AVAILABLE RECORDS:
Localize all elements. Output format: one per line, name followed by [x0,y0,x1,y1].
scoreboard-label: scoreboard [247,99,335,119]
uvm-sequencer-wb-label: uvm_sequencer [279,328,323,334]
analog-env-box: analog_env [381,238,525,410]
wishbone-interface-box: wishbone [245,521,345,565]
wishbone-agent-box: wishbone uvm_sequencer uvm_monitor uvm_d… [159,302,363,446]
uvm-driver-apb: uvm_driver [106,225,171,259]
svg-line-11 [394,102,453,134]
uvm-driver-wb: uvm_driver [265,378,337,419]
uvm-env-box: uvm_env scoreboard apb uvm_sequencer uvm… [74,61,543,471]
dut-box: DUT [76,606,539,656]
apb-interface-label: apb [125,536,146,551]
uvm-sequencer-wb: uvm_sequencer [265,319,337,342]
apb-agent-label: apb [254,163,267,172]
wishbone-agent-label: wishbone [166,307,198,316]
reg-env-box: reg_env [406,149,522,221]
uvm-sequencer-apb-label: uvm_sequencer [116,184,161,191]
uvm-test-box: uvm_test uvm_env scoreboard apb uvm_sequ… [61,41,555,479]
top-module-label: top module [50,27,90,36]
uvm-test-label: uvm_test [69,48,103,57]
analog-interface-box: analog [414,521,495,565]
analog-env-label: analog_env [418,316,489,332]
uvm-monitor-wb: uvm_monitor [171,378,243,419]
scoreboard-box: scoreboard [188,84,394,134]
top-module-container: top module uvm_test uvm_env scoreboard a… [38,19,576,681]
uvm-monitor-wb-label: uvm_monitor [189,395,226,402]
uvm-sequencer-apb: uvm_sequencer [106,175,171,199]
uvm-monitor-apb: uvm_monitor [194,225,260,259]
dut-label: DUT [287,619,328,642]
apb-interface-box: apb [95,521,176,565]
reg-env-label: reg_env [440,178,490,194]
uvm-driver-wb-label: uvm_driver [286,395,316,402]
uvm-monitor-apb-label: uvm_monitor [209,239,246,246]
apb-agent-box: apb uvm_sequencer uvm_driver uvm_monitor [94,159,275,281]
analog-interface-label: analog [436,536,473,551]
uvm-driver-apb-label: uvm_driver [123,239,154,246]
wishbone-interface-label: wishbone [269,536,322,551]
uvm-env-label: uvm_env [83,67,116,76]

ABOUT THIS EXERCISE: Every single line of the listing must be retyped exactly.

SOLUTION TO THE EXERCISE:
Localize all elements. Output format: one per line, name followed by [x0,y0,x1,y1].
scoreboard-label: scoreboard [247,99,335,119]
uvm-sequencer-wb-label: uvm_sequencer [279,328,323,334]
analog-env-box: analog_env [381,238,525,410]
wishbone-interface-box: wishbone [245,521,345,565]
wishbone-agent-box: wishbone uvm_sequencer uvm_monitor uvm_d… [159,302,363,446]
uvm-driver-apb: uvm_driver [106,225,171,259]
svg-line-11 [394,102,453,134]
uvm-driver-wb: uvm_driver [265,378,337,419]
uvm-env-box: uvm_env scoreboard apb uvm_sequencer uvm… [74,61,543,471]
dut-box: DUT [76,606,539,656]
apb-interface-label: apb [125,536,146,551]
uvm-sequencer-wb: uvm_sequencer [265,319,337,342]
apb-agent-label: apb [254,163,267,172]
wishbone-agent-label: wishbone [166,307,198,316]
reg-env-box: reg_env [406,149,522,221]
uvm-sequencer-apb-label: uvm_sequencer [116,184,161,191]
uvm-test-box: uvm_test uvm_env scoreboard apb uvm_sequ… [61,41,555,479]
top-module-label: top module [50,27,90,36]
uvm-test-label: uvm_test [69,48,103,57]
analog-interface-box: analog [414,521,495,565]
analog-env-label: analog_env [418,316,489,332]
uvm-monitor-wb: uvm_monitor [171,378,243,419]
scoreboard-box: scoreboard [188,84,394,134]
top-module-container: top module uvm_test uvm_env scoreboard a… [38,19,576,681]
uvm-monitor-wb-label: uvm_monitor [189,395,226,402]
uvm-sequencer-apb: uvm_sequencer [106,175,171,199]
uvm-monitor-apb: uvm_monitor [194,225,260,259]
dut-label: DUT [287,619,328,642]
apb-interface-box: apb [95,521,176,565]
reg-env-label: reg_env [440,178,490,194]
uvm-driver-wb-label: uvm_driver [286,395,316,402]
uvm-monitor-apb-label: uvm_monitor [209,239,246,246]
apb-agent-box: apb uvm_sequencer uvm_driver uvm_monitor [94,159,275,281]
analog-interface-label: analog [436,536,473,551]
uvm-driver-apb-label: uvm_driver [123,239,154,246]
wishbone-interface-label: wishbone [269,536,322,551]
uvm-env-label: uvm_env [83,67,116,76]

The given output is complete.